Closed-Loop Vagus Nerve Stimulation to Improve Hand and Leg Function in People with Chronic Motor Incomplete Cervical Spinal Cord Injury

Biography

Dr. Michael Kilgard is one of the leading researchers in the area of directing neural plasticity for the treatment of serious neurological and psychiatric disorders.

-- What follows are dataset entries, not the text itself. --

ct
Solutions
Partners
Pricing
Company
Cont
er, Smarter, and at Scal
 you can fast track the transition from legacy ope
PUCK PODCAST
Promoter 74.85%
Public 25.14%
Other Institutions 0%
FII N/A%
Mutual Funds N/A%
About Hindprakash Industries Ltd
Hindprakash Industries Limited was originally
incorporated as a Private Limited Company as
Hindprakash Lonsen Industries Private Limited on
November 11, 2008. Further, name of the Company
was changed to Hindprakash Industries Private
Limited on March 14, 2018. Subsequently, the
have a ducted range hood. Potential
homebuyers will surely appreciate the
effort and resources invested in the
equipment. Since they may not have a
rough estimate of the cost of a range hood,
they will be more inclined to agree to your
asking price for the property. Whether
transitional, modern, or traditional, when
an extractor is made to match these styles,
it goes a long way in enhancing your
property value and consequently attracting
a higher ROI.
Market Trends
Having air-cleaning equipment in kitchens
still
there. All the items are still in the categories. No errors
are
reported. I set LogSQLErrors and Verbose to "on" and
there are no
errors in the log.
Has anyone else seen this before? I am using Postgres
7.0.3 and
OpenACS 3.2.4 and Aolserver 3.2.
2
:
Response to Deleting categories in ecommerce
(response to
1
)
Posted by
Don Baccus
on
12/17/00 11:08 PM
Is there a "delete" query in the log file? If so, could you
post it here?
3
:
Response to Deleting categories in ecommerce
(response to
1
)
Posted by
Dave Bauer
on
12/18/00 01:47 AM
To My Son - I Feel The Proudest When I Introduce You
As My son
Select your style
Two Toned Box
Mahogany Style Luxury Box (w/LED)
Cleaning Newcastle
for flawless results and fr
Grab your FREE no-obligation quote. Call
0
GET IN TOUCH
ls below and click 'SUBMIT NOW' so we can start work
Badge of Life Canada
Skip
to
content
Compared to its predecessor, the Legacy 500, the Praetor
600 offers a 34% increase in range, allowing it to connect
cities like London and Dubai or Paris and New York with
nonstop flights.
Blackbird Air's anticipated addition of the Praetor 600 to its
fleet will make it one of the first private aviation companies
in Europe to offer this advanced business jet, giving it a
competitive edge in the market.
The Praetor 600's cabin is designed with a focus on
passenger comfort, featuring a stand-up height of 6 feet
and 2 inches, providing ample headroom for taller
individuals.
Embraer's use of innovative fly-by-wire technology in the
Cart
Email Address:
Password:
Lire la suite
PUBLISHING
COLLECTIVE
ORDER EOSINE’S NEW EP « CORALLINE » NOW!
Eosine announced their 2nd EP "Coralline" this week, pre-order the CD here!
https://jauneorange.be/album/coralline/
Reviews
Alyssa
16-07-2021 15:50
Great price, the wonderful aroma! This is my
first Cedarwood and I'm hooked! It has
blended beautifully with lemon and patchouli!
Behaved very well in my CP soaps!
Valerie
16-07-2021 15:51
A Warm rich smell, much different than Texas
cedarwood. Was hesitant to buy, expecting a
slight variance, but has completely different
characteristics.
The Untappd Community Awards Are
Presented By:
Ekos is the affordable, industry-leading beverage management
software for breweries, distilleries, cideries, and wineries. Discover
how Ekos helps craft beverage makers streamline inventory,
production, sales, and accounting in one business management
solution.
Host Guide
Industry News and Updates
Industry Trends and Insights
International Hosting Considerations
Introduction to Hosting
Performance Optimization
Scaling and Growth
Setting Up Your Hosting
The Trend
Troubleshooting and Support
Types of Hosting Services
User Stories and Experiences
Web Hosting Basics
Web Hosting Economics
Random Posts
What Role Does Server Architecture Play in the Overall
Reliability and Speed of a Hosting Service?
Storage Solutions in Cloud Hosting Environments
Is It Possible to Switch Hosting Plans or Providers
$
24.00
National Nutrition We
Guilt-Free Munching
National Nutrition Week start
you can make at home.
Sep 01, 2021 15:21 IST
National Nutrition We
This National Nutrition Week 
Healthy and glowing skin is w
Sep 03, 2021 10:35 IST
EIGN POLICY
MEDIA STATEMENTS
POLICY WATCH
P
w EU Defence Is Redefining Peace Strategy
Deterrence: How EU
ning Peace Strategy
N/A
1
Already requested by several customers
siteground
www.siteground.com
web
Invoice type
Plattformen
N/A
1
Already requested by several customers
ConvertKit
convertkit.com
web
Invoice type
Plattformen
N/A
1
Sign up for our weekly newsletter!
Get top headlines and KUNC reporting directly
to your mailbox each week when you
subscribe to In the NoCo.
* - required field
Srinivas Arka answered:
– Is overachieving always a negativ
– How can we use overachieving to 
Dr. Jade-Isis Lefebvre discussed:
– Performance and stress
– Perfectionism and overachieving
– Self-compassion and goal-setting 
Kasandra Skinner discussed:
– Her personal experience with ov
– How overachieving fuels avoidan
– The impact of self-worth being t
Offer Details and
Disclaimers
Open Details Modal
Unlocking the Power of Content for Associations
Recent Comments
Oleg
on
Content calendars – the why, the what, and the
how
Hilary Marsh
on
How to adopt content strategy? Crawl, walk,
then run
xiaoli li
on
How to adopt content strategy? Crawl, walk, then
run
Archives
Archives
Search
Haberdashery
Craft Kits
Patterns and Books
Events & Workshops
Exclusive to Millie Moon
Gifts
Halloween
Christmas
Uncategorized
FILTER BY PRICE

He invented precisely timed vagus nerve stimulation (VNS) and has showed the therapy can enhance plasticity and rehabilitation in multiple animal models and in patients with stroke, tinnitus, spinal cord injury, and PTSD. In 2021, VNS was FDA approved as the first neurotechnology proven to improve function after stroke. Dr. Kilgard has more than 30 patents and has published over 150 papers in top journals, including Nature, Science, Nature Neuroscience, Stroke, and Neuron. He is the recipient of the University of Texas Regents’ Outstanding Teaching Award. Dr. Kilgard is the Margaret Fonde Jonsson Professor of Neuroscience and the director of the Texas Biomedical Device Center (txbdc.com). He has received more than $30 million in research funding from the National Institutes of Health, Department of Defense, and private foundations. Dr. Kilgard trained in biochemistry and genetics at the University of California at Berkeley and in neuroscience at the University of California at San Francisco.